# Hog Hunts



## kernal83 (Mar 25, 2005)

Anyone ever go down to southern Ohio for a hog hunt? My dad and I were thinking of heading down this spring. I was wondering how some of you felt about some of the hunts you have been on, and if anyone had any recomendations on where to go.


----------



## LakeRaider (Apr 5, 2004)

White Oaks is nice. I go to Caryonah in Crossville Tenn. 1st class hunting.
www.caryonah.com. I can tell you the prices have gone up lately. Its getting popular. Have fun. Lakeraider


----------



## DaleM (Apr 5, 2004)

LakeRaider said:


> White Oaks is nice.
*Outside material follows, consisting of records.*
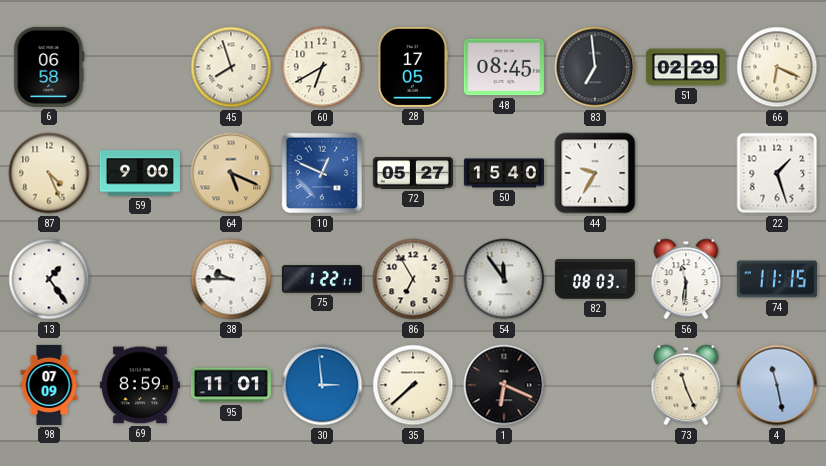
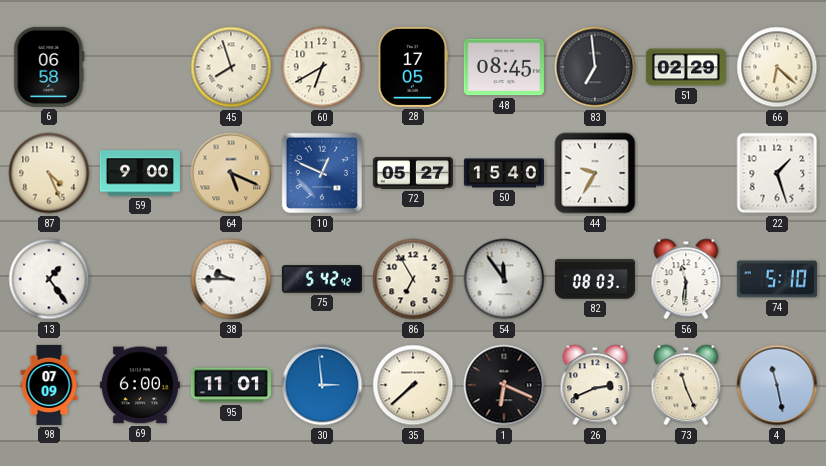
66: 6:19 -> 6:22
75: 1:22 -> 5:42
74: 11:15 -> 5:10
69: 8:59 -> 6:00
26: none -> 2:41
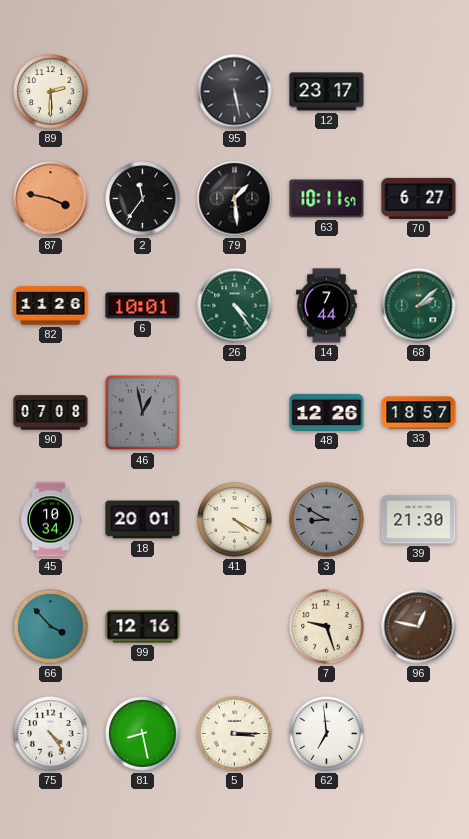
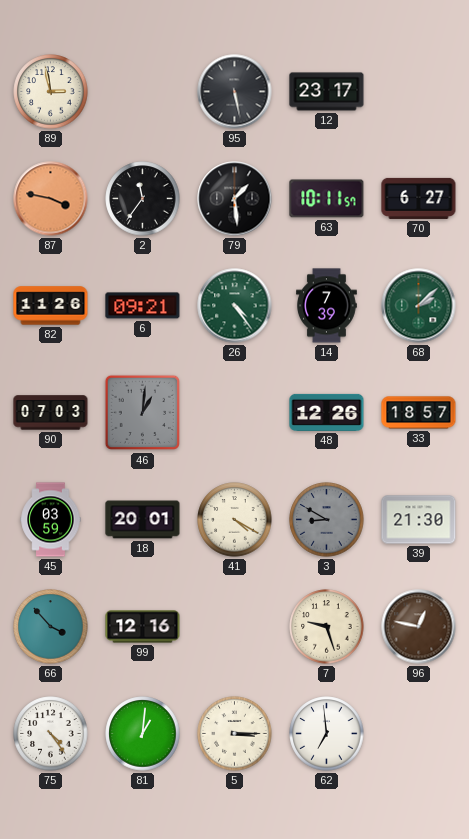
89: 2:30 -> 2:58
6: 10:01 -> 09:21
14: 7:44 -> 7:39
90: 07:08 -> 07:03
46: 12:58 -> 1:01
45: 10:34 -> 03:59
81: 8:28 -> 1:01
I go to Caryonah in Crossville Tenn. 1st class hunting.
> I know several that have gone there for well over 25 years and still have a great hunt. not penned hogs guys these critters are wild hogs!


----------



## crankus_maximus (Apr 14, 2004)

I would love to get down there and do that. I was in SC over X-mas and my brother was saying that a local plantation picks hunters to come in and thin out the wild hogs who are destroying the vegetation, etc. I told him the next time he saw the guy who runs the hunter list, to put my name on if he could.


----------



## bronzebackyac (Apr 19, 2005)

my cousin went to Double D ranch just outside of Macarthur Ohio last year and shot one. It was really good eatin. They have so many they are reducing the price on the hunts. Do a search, I believe they have a website.


----------